▸ Task to carry out: Print out the entries that follow exactly, missing none.

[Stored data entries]

┌──

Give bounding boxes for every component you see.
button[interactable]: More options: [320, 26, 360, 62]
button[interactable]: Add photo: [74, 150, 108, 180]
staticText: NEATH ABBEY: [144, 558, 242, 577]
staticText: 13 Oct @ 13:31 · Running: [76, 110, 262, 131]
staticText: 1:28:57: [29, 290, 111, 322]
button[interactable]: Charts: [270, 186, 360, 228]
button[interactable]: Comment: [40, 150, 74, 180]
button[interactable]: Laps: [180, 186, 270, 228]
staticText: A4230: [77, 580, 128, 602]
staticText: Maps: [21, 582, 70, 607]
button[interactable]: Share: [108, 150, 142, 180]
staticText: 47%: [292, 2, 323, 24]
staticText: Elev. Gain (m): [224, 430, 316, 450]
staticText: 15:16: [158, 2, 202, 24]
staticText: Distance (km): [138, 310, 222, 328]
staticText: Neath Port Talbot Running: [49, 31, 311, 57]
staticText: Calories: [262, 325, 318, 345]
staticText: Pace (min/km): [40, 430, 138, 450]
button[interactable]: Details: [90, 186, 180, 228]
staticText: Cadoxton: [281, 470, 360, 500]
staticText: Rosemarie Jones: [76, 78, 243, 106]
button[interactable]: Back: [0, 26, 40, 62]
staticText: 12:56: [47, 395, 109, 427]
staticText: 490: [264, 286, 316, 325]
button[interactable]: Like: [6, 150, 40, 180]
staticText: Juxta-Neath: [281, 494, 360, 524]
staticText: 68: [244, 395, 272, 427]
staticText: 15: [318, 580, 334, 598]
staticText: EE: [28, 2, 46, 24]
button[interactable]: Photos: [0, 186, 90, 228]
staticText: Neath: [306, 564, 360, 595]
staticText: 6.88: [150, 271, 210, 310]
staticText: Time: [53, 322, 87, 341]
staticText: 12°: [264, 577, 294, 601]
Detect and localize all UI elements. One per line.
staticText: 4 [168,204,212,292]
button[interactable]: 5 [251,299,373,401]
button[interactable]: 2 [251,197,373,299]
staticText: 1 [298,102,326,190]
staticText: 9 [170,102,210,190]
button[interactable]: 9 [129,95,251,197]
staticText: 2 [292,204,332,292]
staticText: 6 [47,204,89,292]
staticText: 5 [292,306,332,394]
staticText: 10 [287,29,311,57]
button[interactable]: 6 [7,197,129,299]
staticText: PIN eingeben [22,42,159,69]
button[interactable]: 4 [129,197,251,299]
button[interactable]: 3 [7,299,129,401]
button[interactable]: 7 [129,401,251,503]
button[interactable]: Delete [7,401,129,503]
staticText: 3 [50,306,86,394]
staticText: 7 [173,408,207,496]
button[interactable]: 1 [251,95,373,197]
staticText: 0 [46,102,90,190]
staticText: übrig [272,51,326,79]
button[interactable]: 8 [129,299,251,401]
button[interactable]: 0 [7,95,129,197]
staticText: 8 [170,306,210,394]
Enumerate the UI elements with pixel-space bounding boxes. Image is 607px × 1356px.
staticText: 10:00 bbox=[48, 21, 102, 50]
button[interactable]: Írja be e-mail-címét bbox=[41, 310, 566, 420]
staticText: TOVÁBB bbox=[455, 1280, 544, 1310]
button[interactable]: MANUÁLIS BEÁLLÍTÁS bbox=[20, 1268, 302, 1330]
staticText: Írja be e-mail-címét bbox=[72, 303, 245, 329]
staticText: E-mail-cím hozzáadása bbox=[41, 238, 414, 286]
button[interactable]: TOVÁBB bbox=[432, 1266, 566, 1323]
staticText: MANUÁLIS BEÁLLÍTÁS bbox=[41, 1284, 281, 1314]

└──

▸ Expected output:
Give bounding boxes for every component you see.
button[interactable]: More options: [320, 26, 360, 62]
button[interactable]: Add photo: [74, 150, 108, 180]
staticText: NEATH ABBEY: [144, 558, 242, 577]
staticText: 13 Oct @ 13:31 · Running: [76, 110, 262, 131]
staticText: 1:28:57: [29, 290, 111, 322]
button[interactable]: Charts: [270, 186, 360, 228]
button[interactable]: Comment: [40, 150, 74, 180]
button[interactable]: Laps: [180, 186, 270, 228]
staticText: A4230: [77, 580, 128, 602]
staticText: Maps: [21, 582, 70, 607]
button[interactable]: Share: [108, 150, 142, 180]
staticText: 47%: [292, 2, 323, 24]
staticText: Elev. Gain (m): [224, 430, 316, 450]
staticText: 15:16: [158, 2, 202, 24]
staticText: Distance (km): [138, 310, 222, 328]
staticText: Neath Port Talbot Running: [49, 31, 311, 57]
staticText: Calories: [262, 325, 318, 345]
staticText: Pace (min/km): [40, 430, 138, 450]
button[interactable]: Details: [90, 186, 180, 228]
staticText: Cadoxton: [281, 470, 360, 500]
staticText: Rosemarie Jones: [76, 78, 243, 106]
button[interactable]: Back: [0, 26, 40, 62]
staticText: 12:56: [47, 395, 109, 427]
staticText: 490: [264, 286, 316, 325]
button[interactable]: Like: [6, 150, 40, 180]
staticText: Juxta-Neath: [281, 494, 360, 524]
staticText: 68: [244, 395, 272, 427]
staticText: 15: [318, 580, 334, 598]
staticText: EE: [28, 2, 46, 24]
button[interactable]: Photos: [0, 186, 90, 228]
staticText: Neath: [306, 564, 360, 595]
staticText: 6.88: [150, 271, 210, 310]
staticText: Time: [53, 322, 87, 341]
staticText: 12°: [264, 577, 294, 601]
Detect and localize all UI elements. One per line.
staticText: 4 [168,204,212,292]
button[interactable]: 5 [251,299,373,401]
button[interactable]: 2 [251,197,373,299]
staticText: 1 [298,102,326,190]
staticText: 9 [170,102,210,190]
button[interactable]: 9 [129,95,251,197]
staticText: 2 [292,204,332,292]
staticText: 6 [47,204,89,292]
staticText: 5 [292,306,332,394]
staticText: 10 [287,29,311,57]
button[interactable]: 6 [7,197,129,299]
staticText: PIN eingeben [22,42,159,69]
button[interactable]: 4 [129,197,251,299]
button[interactable]: 3 [7,299,129,401]
button[interactable]: 7 [129,401,251,503]
button[interactable]: Delete [7,401,129,503]
staticText: 3 [50,306,86,394]
staticText: 7 [173,408,207,496]
button[interactable]: 1 [251,95,373,197]
staticText: 0 [46,102,90,190]
staticText: übrig [272,51,326,79]
button[interactable]: 8 [129,299,251,401]
button[interactable]: 0 [7,95,129,197]
staticText: 8 [170,306,210,394]
Enumerate the UI elements with pixel-space bounding boxes. Image is 607px × 1356px.
staticText: 10:00 bbox=[48, 21, 102, 50]
button[interactable]: Írja be e-mail-címét bbox=[41, 310, 566, 420]
staticText: TOVÁBB bbox=[455, 1280, 544, 1310]
button[interactable]: MANUÁLIS BEÁLLÍTÁS bbox=[20, 1268, 302, 1330]
staticText: Írja be e-mail-címét bbox=[72, 303, 245, 329]
staticText: E-mail-cím hozzáadása bbox=[41, 238, 414, 286]
button[interactable]: TOVÁBB bbox=[432, 1266, 566, 1323]
staticText: MANUÁLIS BEÁLLÍTÁS bbox=[41, 1284, 281, 1314]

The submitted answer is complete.